Ultimately The Dead Undead is a little underwhelming and significantly meandering. A plot thread – an actual goal – doesn’t appear for over twenty minutes and even this is unclear. At forty minutes it starts to get genuinely intriguing, with a surprise Viking flashback…

The Dead Undead feels like it’s been created by the Stuntman Filmmakers Guild as it features more stunts, swordplay, car flips, explosions and – well – stunts than any other horror film I’ve seen. Some are awesome, some don’t work, but there are hundreds of them. We flash back to Viking times, the Vietnam War and the Wild West – all simply excuses for another massive bust-up.

Sadly when the action stops The Dead Undead drags horrifically, which is actually okay considering there is 400 times more action than there is any semblance of a plot. Sod story, if you like swords, rocket launchers, machine guns, pistols, shotguns, car flips, decapitations, grenades, limb severing and explosions, then The Dead Undead is for you!

The scripting is split down the middle, being both great and absolutely cackbadgers. The ideas, the plotting and some individual scenes are awesome, but Edward Conna’s screenplay is let down by some truly awful dialogue, and at many points, a very conspicuous absence of it. When the groups first encounter some flesh-eating monsters no one says anything about it. At all.

Otherwise, there is almost no dialogue that doesn’t involve exposition or yelling directions; in fact, the majority of the dialogue is delivered matter-of-factly and badly so. It’s as naturalistic as a sixth form nativity play; stilted, po-faced and mostly senseless. There are some exceptions – Luke Goss is randomly in it, and out-acts everyone with ease, Luke LaFontaine and Spice Williams-Crosby are excellent, and Matthew R. Anderson and Edward Conna are acceptably amiable when they’re not being overwhelmingly in-your-face bad-ass. But the rest – mostly the aging “teenagers” – are terrible.

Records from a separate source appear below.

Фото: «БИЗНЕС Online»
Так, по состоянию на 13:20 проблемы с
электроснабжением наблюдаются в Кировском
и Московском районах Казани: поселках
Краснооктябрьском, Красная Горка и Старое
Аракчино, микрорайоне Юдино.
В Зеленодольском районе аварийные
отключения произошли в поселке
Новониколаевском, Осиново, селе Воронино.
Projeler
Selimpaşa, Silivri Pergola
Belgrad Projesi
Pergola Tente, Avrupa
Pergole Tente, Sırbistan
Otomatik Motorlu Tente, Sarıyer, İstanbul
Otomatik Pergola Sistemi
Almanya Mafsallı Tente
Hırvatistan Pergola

The major players involved in The Dead Undead are all stunt actors of some sort. Anderson has worked on many titles including Die Hard 4.0 and The Italian Job remake, whilst Conna has worked on over 100 titles, from Fast & Furious to Buffy the Vampire Slayer. Their experience shows, as this film is one long stunt – enjoyable & awe-inspiring but lacking character & depth.

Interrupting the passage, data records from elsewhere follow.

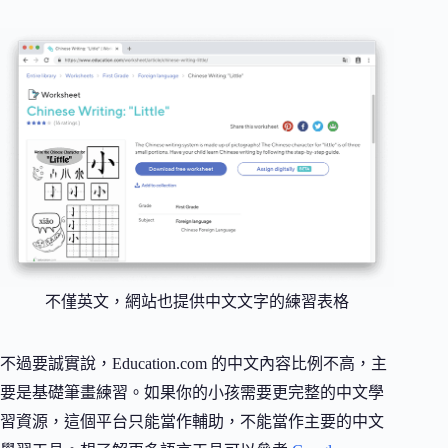
不僅英文，網站也提供中文文字的練習表格
不過要誠實說，Education.com 的中文內容比例不高，主
要是基礎筆畫練習。如果你的小孩需要更完整的中文學
習資源，這個平台只能當作輔助，不能當作主要的中文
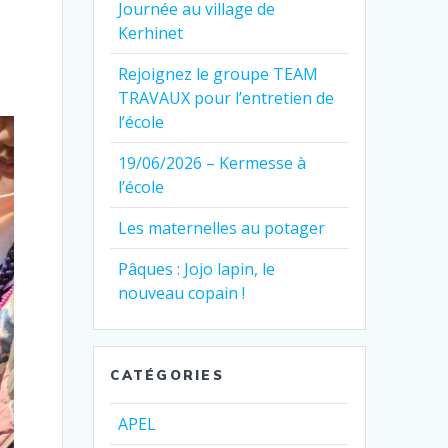
Journée au village de
Kerhinet
Rejoignez le groupe TEAM
TRAVAUX pour l’entretien de
l’école
19/06/2026 – Kermesse à
l’école
Les maternelles au potager
Pâques : Jojo lapin, le
nouveau copain !
CATÉGORIES
APEL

Incidentally – or not so much – Matthew R. Anderson and Edward Conna also direct The Dead Undead, and it’s rudimentary stuff, with some missed P.O.V. opportunities and awful blocking. It isn’t intrusive or appalling and luckily the action and stunts are awesome fun, crazy and utterly brutal in places. Who needs decent direction when a man is shot off a car roof, flips in the air and smashes his face on the bonnet? Not me.

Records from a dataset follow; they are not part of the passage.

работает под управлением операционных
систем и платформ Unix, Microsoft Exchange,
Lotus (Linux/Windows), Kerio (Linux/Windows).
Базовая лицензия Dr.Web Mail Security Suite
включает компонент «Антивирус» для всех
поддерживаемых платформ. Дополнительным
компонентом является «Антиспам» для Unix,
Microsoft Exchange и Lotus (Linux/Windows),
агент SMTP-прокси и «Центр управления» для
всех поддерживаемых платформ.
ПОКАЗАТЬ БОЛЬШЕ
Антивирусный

The Dead Undead is such a mixed bag it’s difficult to name all of its problems and it honestly seems a little mean-spirited to do so. Despite being obviously made on a shoe-string budget and crappily smacked together in places, it’s really likeable and certainly watchable. Bonkers, fast, brutal and a lot of fun, The Dead Undead is an enjoyably flawed piece of work.